Collected data
-------------------------

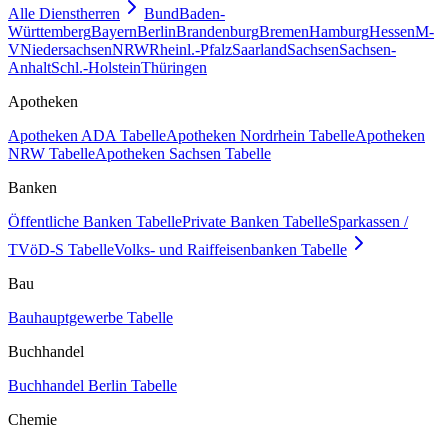
Alle Dienstherren
Bund
Baden-
Württemberg
Bayern
Berlin
Brandenburg
Bremen
Hamburg
Hessen
M-
V
Niedersachsen
NRW
Rheinl.-Pfalz
Saarland
Sachsen
Sachsen-
Anhalt
Schl.-Holstein
Thüringen
Apotheken
Apotheken ADA Tabelle
Apotheken Nordrhein Tabelle
Apotheken
NRW Tabelle
Apotheken Sachsen Tabelle
Banken
Öffentliche Banken Tabelle
Private Banken Tabelle
Sparkassen /
TVöD-S Tabelle
Volks- und Raiffeisenbanken Tabelle
Bau
Bauhauptgewerbe Tabelle
Buchhandel
Buchhandel Berlin Tabelle
Chemie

-------------------------

Try it ::
Every line in the entries above that mentions the word "Tabelle" must be shown.

Response to this task ::
Apotheken ADA Tabelle
Apotheken Nordrhein Tabelle
NRW Tabelle
Apotheken Sachsen Tabelle
Öffentliche Banken Tabelle
Private Banken Tabelle
TVöD-S Tabelle
Volks- und Raiffeisenbanken Tabelle
Bauhauptgewerbe Tabelle
Buchhandel Berlin Tabelle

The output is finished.